[Saved data entries]
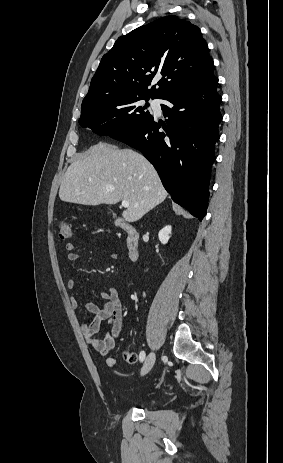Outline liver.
<instances>
[{
    "label": "liver",
    "instance_id": "6515ba94",
    "mask_svg": "<svg viewBox=\"0 0 283 463\" xmlns=\"http://www.w3.org/2000/svg\"><path fill=\"white\" fill-rule=\"evenodd\" d=\"M59 197L64 202L98 205L126 200L122 216L141 219L167 197L152 164L140 153L107 143L92 146L62 177Z\"/></svg>",
    "mask_w": 283,
    "mask_h": 463
}]
</instances>
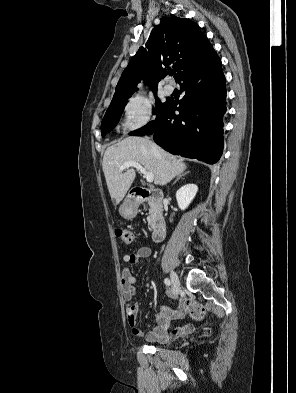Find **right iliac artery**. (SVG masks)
Instances as JSON below:
<instances>
[{
  "mask_svg": "<svg viewBox=\"0 0 296 393\" xmlns=\"http://www.w3.org/2000/svg\"><path fill=\"white\" fill-rule=\"evenodd\" d=\"M164 283H165L167 286H170V285H171V281H170L168 278H165Z\"/></svg>",
  "mask_w": 296,
  "mask_h": 393,
  "instance_id": "1",
  "label": "right iliac artery"
}]
</instances>
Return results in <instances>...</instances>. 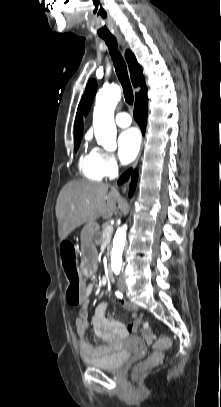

* AIM OF THE TASK: Once the pictures are set aside, restate the remaining data above exactly.

* ANSWER SECTION:
Outline liver.
<instances>
[{
    "label": "liver",
    "instance_id": "6515ba94",
    "mask_svg": "<svg viewBox=\"0 0 283 463\" xmlns=\"http://www.w3.org/2000/svg\"><path fill=\"white\" fill-rule=\"evenodd\" d=\"M59 197L64 202L98 205L126 200L122 216L141 219L167 197L152 164L140 153L107 143L92 146L62 177Z\"/></svg>",
    "mask_w": 283,
    "mask_h": 463
}]
</instances>
Find **right iliac artery**. (SVG masks)
Instances as JSON below:
<instances>
[{
  "mask_svg": "<svg viewBox=\"0 0 296 393\" xmlns=\"http://www.w3.org/2000/svg\"><path fill=\"white\" fill-rule=\"evenodd\" d=\"M164 283H165L167 286H170V285H171V281H170L168 278H165Z\"/></svg>",
  "mask_w": 296,
  "mask_h": 393,
  "instance_id": "1",
  "label": "right iliac artery"
}]
</instances>
Return results in <instances>...</instances>. 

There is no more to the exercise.